Kali ini tubuhku dibalikkan dalam posisi menungging, kemudian dia mulai menciumi
pantatku. Lidahnya menelusuri vagina dan anusku memberiku sensasi geli.
Kemudian aku merasa dia meludahi bagian duburku, ya ketika kulihat ke belakang
dia memang sedang membuang ludahnya beberapa kali ke daerah itu, lalu digosok-
gosokkan dengan jarinya. Oh.. Jangan-jangan dia mau main sodomi, aku sudah
lemas dulu membayangkan rasa sakitnya ditusuk benda sebesar itu pada daerah situ
padahal dia belum juga menusuk. Pertama kali aku melakukan anal sex dengan
temanku yang penisnya tidak sebesar Tohir saja sudah sakit banget, apalagi yang
sebesar ini, aduh bisa mampus gua pikirku.
Benar saja yang kutakutkan, setelah melicinkan daerah itu dia bangkit dengan
tangan kanan membimbing penisnya dan tangan kiri membuka anusku. Aku meronta
ingin menolak tapi segera dipegangi olehnya.
"Jangan Bang.. Jangan disitu, sakit!" mohonku setengah meronta.
"Tenang Non, nikmati saja dulu, ntar juga enak kok" katanya dengan santai.

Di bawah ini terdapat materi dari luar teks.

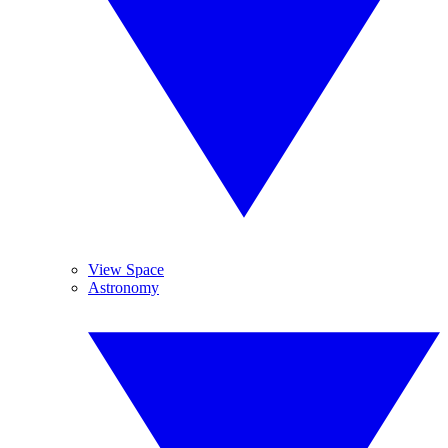
View Space
Astronomy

Aku merintih sambil menggigit guling menahan rasa perih akibat tusukan benda
tumpul pada duburku yang lebih sempit dari vaginaku. Air mataku saja sampai
meleleh keluar.
"Aduuhh.. Sudah dong Bang.. Citra nggak tahan" rintihku yang tidak dihiraukannya.

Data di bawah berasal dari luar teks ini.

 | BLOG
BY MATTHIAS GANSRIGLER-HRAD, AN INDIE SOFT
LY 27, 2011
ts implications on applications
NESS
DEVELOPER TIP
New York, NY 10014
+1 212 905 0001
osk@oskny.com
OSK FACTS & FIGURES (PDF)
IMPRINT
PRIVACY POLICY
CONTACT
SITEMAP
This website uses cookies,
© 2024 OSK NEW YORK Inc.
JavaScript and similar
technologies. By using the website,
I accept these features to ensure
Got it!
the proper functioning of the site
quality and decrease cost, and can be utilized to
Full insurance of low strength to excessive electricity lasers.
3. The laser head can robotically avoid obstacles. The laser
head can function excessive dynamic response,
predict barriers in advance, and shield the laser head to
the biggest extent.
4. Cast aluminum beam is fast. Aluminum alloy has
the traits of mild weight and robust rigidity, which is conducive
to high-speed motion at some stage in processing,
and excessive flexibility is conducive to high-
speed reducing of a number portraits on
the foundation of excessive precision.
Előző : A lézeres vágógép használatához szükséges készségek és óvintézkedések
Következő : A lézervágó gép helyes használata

"Uuhh.. Sempit banget nih" dia mengomentariku dengan wajah meringis menahan
nikmat.
Setelah beberapa saat menarik dan mendorong akhirnya mentok juga penisnya. Dia
diamkan sebentar penisnya disana untuk beradaptasi sekalian menikmati jepitannya.
Kesempatan ini juga kupakai untuk membiasakan diri dan mengambil nafas.

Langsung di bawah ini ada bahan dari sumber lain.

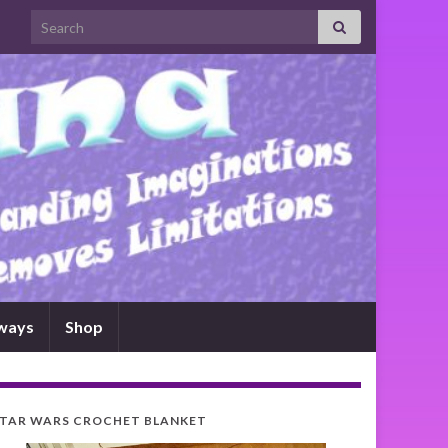
Search for:
ways
Shop
TAR WARS CROCHET BLANKET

Aku menjerit kecil saat dia mulai menghujamkan penisnya. Secara bertahap
sodokannya bertambah kencang dan kasar sehingga tubuhku pun ikut terhentak-hentak. Tangannya meraih kedua payudaraku dan diremas-remasnya dengan brutal. Keringat dan air mataku bercucuran akibat sensasi nikmat di tengah-tengah rasa perih dan ngilu, aku
menangis bukan karena sedih, juga bukan karena benci, tapi karena rasa sakit bercampur nikmat. Rasa sakit itu kurasakan terutama pada dubur dan payudara, aku mengaduh setiap kali dia mengirim hentakan dan remasan keras, namun aku juga tidak rela dia menyudahinya.Terkadang aku harus menggigit bibir atau bantal untuk meredam jeritanku agar tidak keluar sampai kebawah sana. Akhirnya ada sesuatu perasaan nikmat mengaliri tubuhku yang kuekspresikan dengan erangan panjang, ya aku mengalami orgasme
panjang dengan cara kasar seperti ini, tubuhku menegang beberapa saat lamanya
hingga akhirnya lemas seperti tak bertulang. Tohir sendiri menyusulku tak lama kemudian, dia menggeram dan makin mempercepat genjotannya. Kemudian dengan nafas masih
memburu dia mencabut penisnya dariku dan membalikkan tubuhku. Spermanya muncrat dengan derasnya dan berceceran di sekujur dada dan perutku, hangat dan kental dengan baunya yang khas.
Tubuh kami tergolek lemas bersebelahan. Aku memejamkan mata dan mengatur
nafas sambil merenungkan dalam-dalam kegilaan yang baru saja kami lakukan, sebuah hubungan terlarang antara seorang gadis dari keluarga kaya dan terpelajar yang cantik dan
terawat dengan sopirnya sendiri yang kasar dan berbeda kelas sosial. Hari-hari berikutnya aku jadi semakin kecanduan seks, terutama seks liar seperti ini, dimana tubuhku dipakai orang-orang kasar seperti
Tohir, dari situlah aku merasakan sensasinya. Sebenarnya aku pernah ingin berhenti, tetapi aku tidak bisa meredam libidoku yang tinggi, jadi ya kujalani saja apa adanya. Untuk mengimbanginya aku rutin merawat diriku sendiri dengan fitness, olahraga, mandi
susu, sauna, juga mengecek jadwal suburku secara teratur. Dua bulan ke depan Tohir terus memperlakukanku seperti budak seksnya sampai akhirnya dia mengundurkan diri
untuk menemani istrinya yang menjadi TKW di Timur Tengah. Lega juga aku bisa
lepas dari cengkeramannya, tapi terkadang aku merasa rindu akan keperkasaannya, dan hal inilah yang mendorongku untuk mencoba berbagai jenis penis hingga kini.